Ackerman Steering Compensation For Catamarans

Technical discussion of ARC products
Post Reply
Bill Roberts
Expert
Posts: 515
Joined: November 17th, 2003, 9:13 pm
Location: Stuart, Florida

Ackerman Steering Compensation For Catamarans

Post by Bill Roberts »

Hello Catamaran Sailors,
Here's the Ackerman steering compensation story. When our catamarans make a turn, like tacking for example, the hulls follow curved paths. The hull in the inside of the turn is making a sharper turn , turning on a path with a shorter radius of curvature, than the hull on the outside of the turn. The rudder behind each hull should be coordinated with the turn that hull is making during the turn/tack. Since the hulls are turning on different radii, the correct coordinated turn angle between the hull centerline and rudder foil centerline is different between the two hulls. The correct compensation, or difference in rudder turning angles, varies with boat length and overall boat width and turning radius.
Here's how you calculate The Ackerman Steering Compensation for a catamaran sailboat.
Draw a picture to scale, top view looking down, of a catamaran in the act of tacking. It can be a stick figure. Only hull lengths and overall boat widths and angles are important.
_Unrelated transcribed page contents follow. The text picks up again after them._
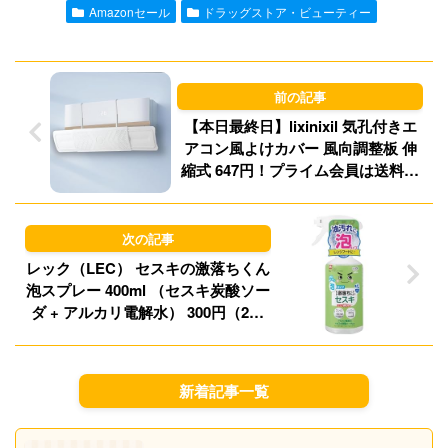
l
o
s
Amazonセール
ドラッグストア・ビューティー
d
k
o
y
n
【本日最終日】lixinixil 気孔付きエ
アコン風よけカバー 風向調整板 伸
縮式 647円！プライム会員は送料無
料！
レック（LEC） セスキの激落ちくん
泡スプレー 400ml （セスキ炭酸ソー
ダ + アルカリ電解水） 300円（285
円）！プライム会員は送料無料！
新着記事一覧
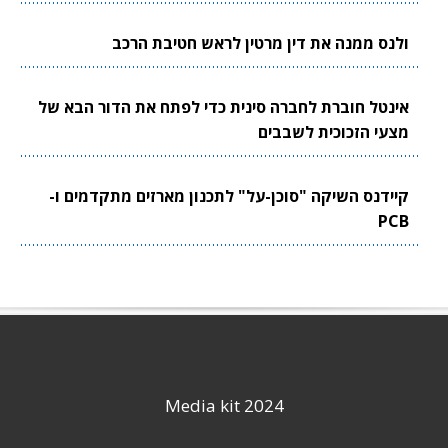
ולנס ממנה את דין מרטין לראש חטיבת הרכב
אינטל חוברת לחברה סינית כדי לפתח את הדור הבא של
מצעי הזכוכית לשבבים
קיידנס השיקה "סוכן-על" לתכנון מארזים מתקדמים ו-
PCB
Media kit 2024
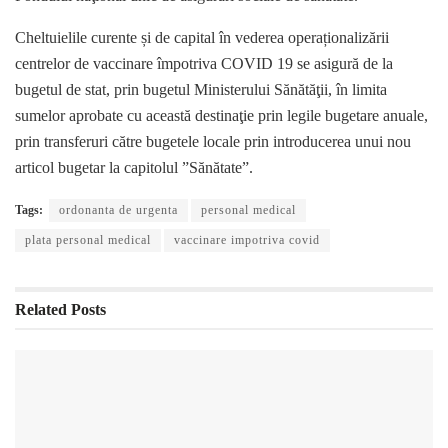
Cheltuielile curente și de capital în vederea operaționalizării
centrelor de vaccinare împotriva COVID 19 se asigură de la
bugetul de stat, prin bugetul Ministerului Sănătăţii, în limita
sumelor aprobate cu această destinaţie prin legile bugetare anuale,
prin transferuri către bugetele locale prin introducerea unui nou
articol bugetar la capitolul ”Sănătate”.
Tags:
ordonanta de urgenta
personal medical
plata personal medical
vaccinare impotriva covid
Related
Posts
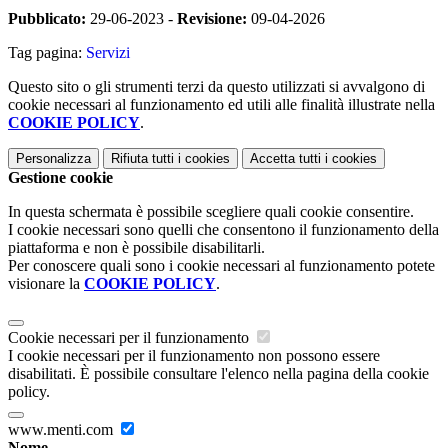
Pubblicato:
29-06-2023 -
Revisione:
09-04-2026
Tag pagina:
Servizi
Questo sito o gli strumenti terzi da questo utilizzati si avvalgono di
cookie necessari al funzionamento ed utili alle finalità illustrate nella
COOKIE POLICY
.
Personalizza
Rifiuta tutti
i cookies
Accetta tutti
i cookies
Gestione cookie
In questa schermata è possibile scegliere quali cookie consentire.
I cookie necessari sono quelli che consentono il funzionamento della
piattaforma e non è possibile disabilitarli.
Per conoscere quali sono i cookie necessari al funzionamento potete
visionare la
COOKIE POLICY
.
Cookie necessari per il funzionamento
I cookie necessari per il funzionamento non possono essere
disabilitati. È possibile consultare l'elenco nella pagina della cookie
policy.
www.menti.com
Nome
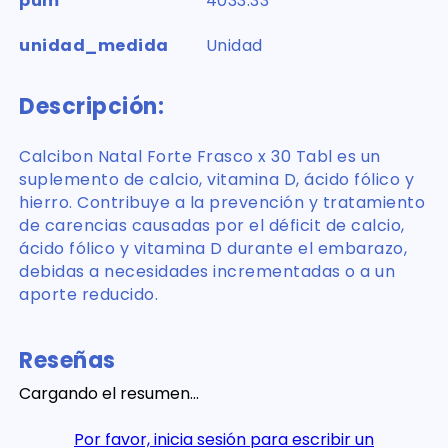
pum
4033.33
unidad_medida
Unidad
Descripción:
Calcibon Natal Forte Frasco x 30 Tabl es un
suplemento de calcio, vitamina D, ácido fólico y
hierro. Contribuye a la prevención y tratamiento
de carencias causadas por el déficit de calcio,
ácido fólico y vitamina D durante el embarazo,
debidas a necesidades incrementadas o a un
aporte reducido.
Reseñas
Cargando el resumen…
Por favor, inicia sesión para escribir un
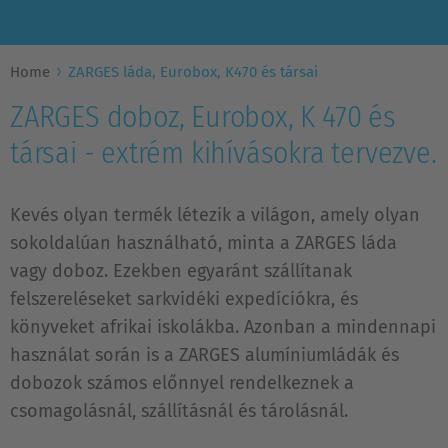
Home
ZARGES láda, Eurobox, K470 és társai
ZARGES doboz, Eurobox, K 470 és
társai - extrém kihívásokra tervezve.
Kevés olyan termék létezik a világon, amely olyan
sokoldalúan használható, minta a ZARGES láda
vagy doboz. Ezekben egyaránt szállítanak
felszereléseket sarkvidéki expedíciókra, és
könyveket afrikai iskolákba. Azonban a mindennapi
használat során is a ZARGES alumíniumládák és
dobozok számos előnnyel rendelkeznek a
csomagolásnál, szállításnál és tárolásnál.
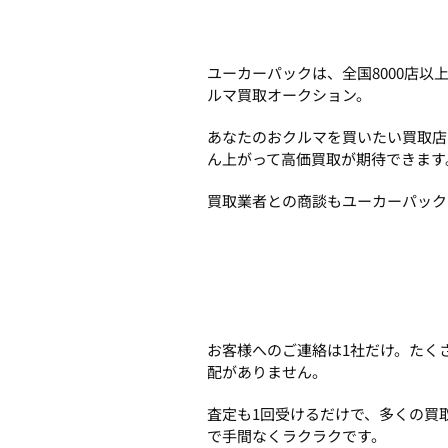
ユーカーパックは、全国8000店
ルマ買取オークション。
あなたのおクルマを買いたい買取店
ん上がって高価買取が期待できます
買取業者との商談もユーカーパック
お客様へのご連絡は1社だけ。たく
配がありません。
査定も1回受けるだけで、多くの買
で手間なくラクラクです。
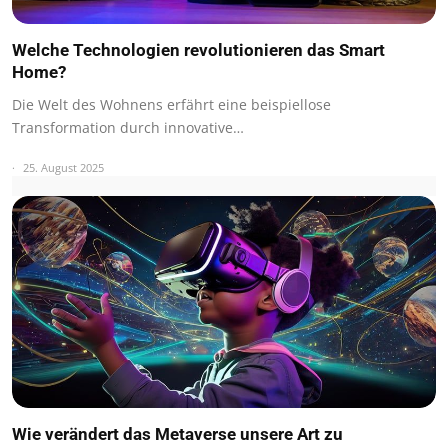
Welche Technologien revolutionieren das Smart
Home?
Die Welt des Wohnens erfährt eine beispiellose
Transformation durch innovative…
25. August 2025
Wie verändert das Metaverse unsere Art zu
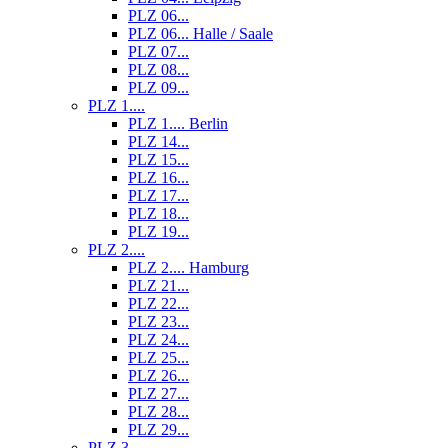
PLZ 06...
PLZ 06... Halle / Saale
PLZ 07...
PLZ 08...
PLZ 09...
PLZ 1....
PLZ 1.... Berlin
PLZ 14...
PLZ 15...
PLZ 16...
PLZ 17...
PLZ 18...
PLZ 19...
PLZ 2....
PLZ 2.... Hamburg
PLZ 21...
PLZ 22...
PLZ 23...
PLZ 24...
PLZ 25...
PLZ 26...
PLZ 27...
PLZ 28...
PLZ 29...
PLZ 3....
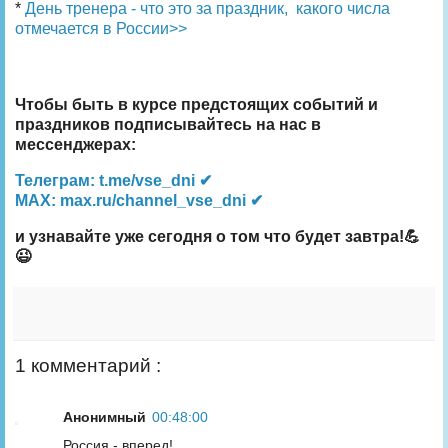
*
День тренера - что это за праздник, какого числа
отмечается в России>>
Чтобы быть в курсе предстоящих событий и
праздников подписывайтесь на нас в
мессенджерах:
Телеграм: t.me/vse_dni ✔
MAX: max.ru/channel_vse_dni ✔
и узнавайте уже сегодня о том что будет завтра!💪
😉
1 комментарий :
Анонимный
00:48:00
Россия - вперед!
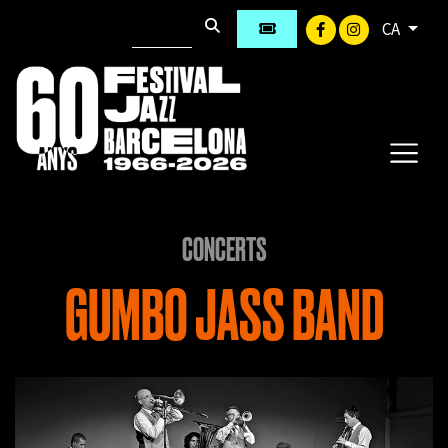
CA
CONCERTS
GUMBO JASS BAND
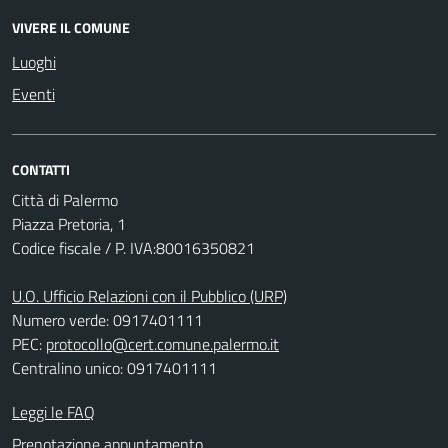
VIVERE IL COMUNE
Luoghi
Eventi
CONTATTI
Città di Palermo
Piazza Pretoria, 1
Codice fiscale / P. IVA:80016350821
U.O. Ufficio Relazioni con il Pubblico (URP)
Numero verde: 0917401111
PEC:
protocollo@cert.comune.palermo.it
Centralino unico: 0917401111
Leggi le FAQ
Prenotazione appuntamento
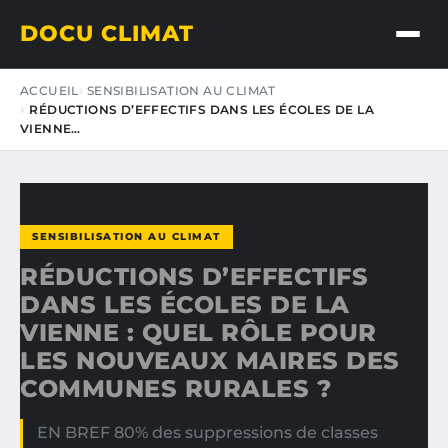
DOCU CLIMAT
ACCUEIL
SENSIBILISATION AU CLIMAT
RÉDUCTIONS D’EFFECTIFS DANS LES ÉCOLES DE LA
VIENNE…
SENSIBILISATION AU CLIMAT
RÉDUCTIONS D’EFFECTIFS
DANS LES ÉCOLES DE LA
VIENNE : QUEL RÔLE POUR
LES NOUVEAUX MAIRES DES
COMMUNES RURALES ?
EN BREF 80% des suppressions de classes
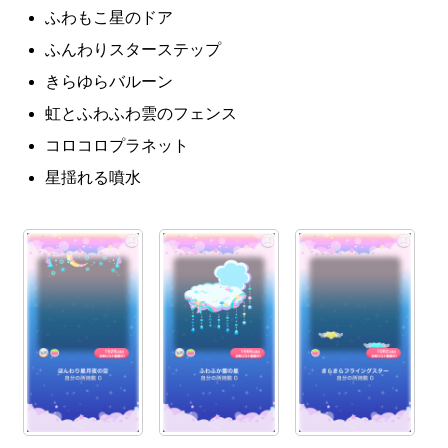
ふわもこ星のドア
ふんわりスターステップ
きらゆらバルーン
虹とふわふわ雲のフェンス
コロコロプラネット
星揺れる噴水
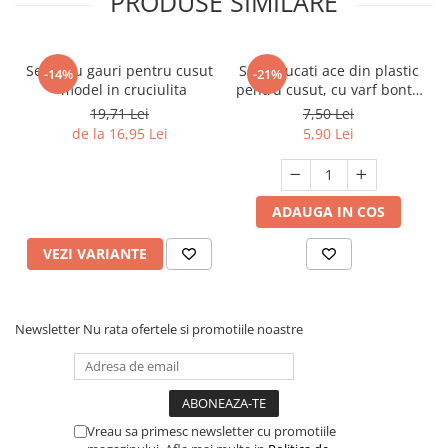
PRODUSE SIMILARE
Set Ie cu gauri pentru cusut
Set 5 bucati ace din plastic
-14%
-21%
- model in cruciulita
pentru cusut, cu varf bont -
SM364
19,71 Lei
7,50 Lei
de la 16,95 Lei
5,90 Lei
ADAUGA IN COS
VEZI VARIANTE
Newsletter
Nu rata ofertele si promotiile noastre
Vreau sa primesc newsletter cu promotiile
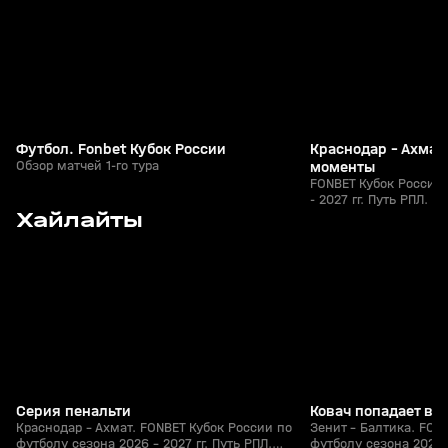
Футбол. Fonbet Кубок России
Краснодар - Ахмат
Обзор матчей 1-го тура
моменты
FONBET Кубок России 
- 2027 гг. Путь РПЛ. Ф
9
0:41
05 авг, 23:00
05 авг, 22:45
Хайлайты
+
0+
Серия пенальти
Ковач попадает в 
Краснодар - Ахмат. FONBET Кубок России по
Зенит - Балтика. FON
футболу сезона 2026 - 2027 гг. Путь РПЛ.
футболу сезона 2026 -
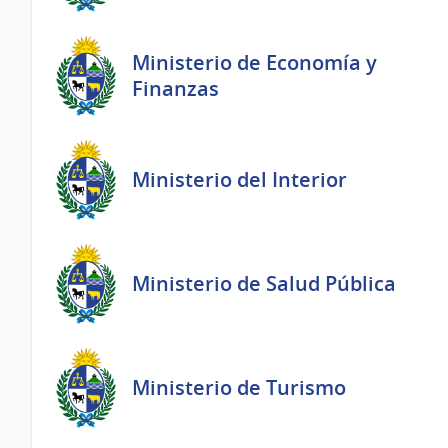
Ministerio de Economía y
Finanzas
Ministerio del Interior
Ministerio de Salud Pública
Ministerio de Turismo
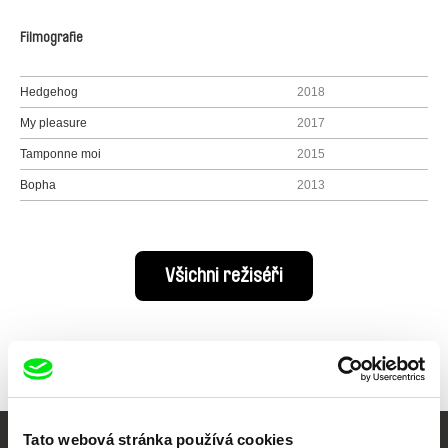
Filmografie
Hedgehog
2018
My pleasure
2017
Tamponne moi
2015
Bopha
2013
Všichni režiséři
Tato webová stránka používá cookies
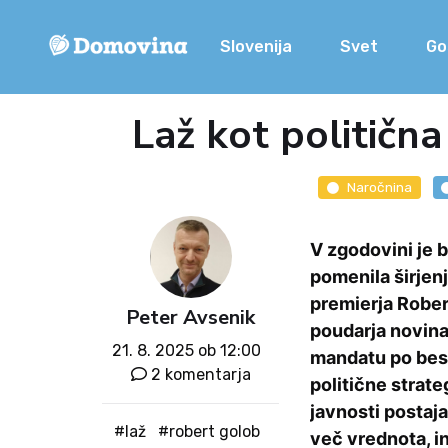
Slovenija
Svet
Go
Laž kot politična
Naročnina
V zgodovini je b
pomenila širjen
premierja Rober
Peter Avsenik
poudarja novinar
21. 8. 2025 ob 12:00
mandatu po bese
2 komentarja
politične strate
javnosti postaja
#laž
#robert golob
več vrednota, in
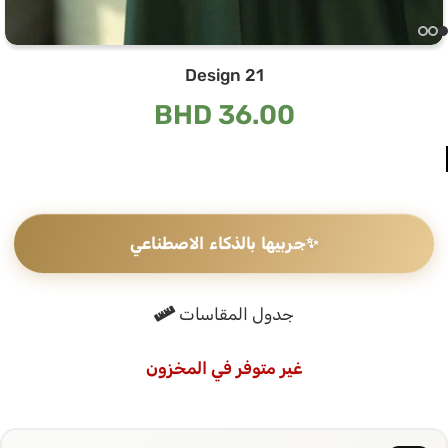
Design 21
BHD
36.00
✨
جربيها بالذكاء الاصطناعي
جدول المقاسات
غير متوفر في المخزون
Use a turning radius for the hull on the inside of the turn equal to the width of the boat. The outside hull turning radius will be twice the overall width of the boat turning about the same center point as the inside hull. The mid hull length position on each hull should be tangent to the respective curved path that each hull is following. Now go to the transom of each hull and draw a line from the center of turning to an imiginary pintle on the transom of each hull. Next draw a line perpendicular to each of these lines passing through the imiginary pintle on each hull. These perpendicular lines are along the center lines of the rudders and are coordinated with the path each hull is turning on. Notice the rudders do not appear parallel. Extend these rudder centerlines forward until they cross. The included angle between these two rudder centerlines is the Ackerman Steering Compensation Angle for this boat turning/tacking. For a 22ft boat by 12ft wide turning on an 12ft radius the Ackerman Steering Compensation is 16 degrees. This could be built into the tillers with half the angle built into each tiller. The angle is measured between the effective tiller centerline and the rudder centerline intersecting at the pintle. At the forward end of the tillers, the tillers appear towed-in toward each other.
The tiller crossbar is connected to each tiller end fitting. The length of the tiller crossbar can be such that when the the boat is sailing in a straight line, the rudders are parallel to hull centerline. But, when the boat is turning, the design Ackerman angle comes into play and the rudders are not parallel. The rudder on the inside of the turn is turning sharper than the rudder on the outside of the turn. Turn the steering system in the opposite direction and the rudder compensation reverses.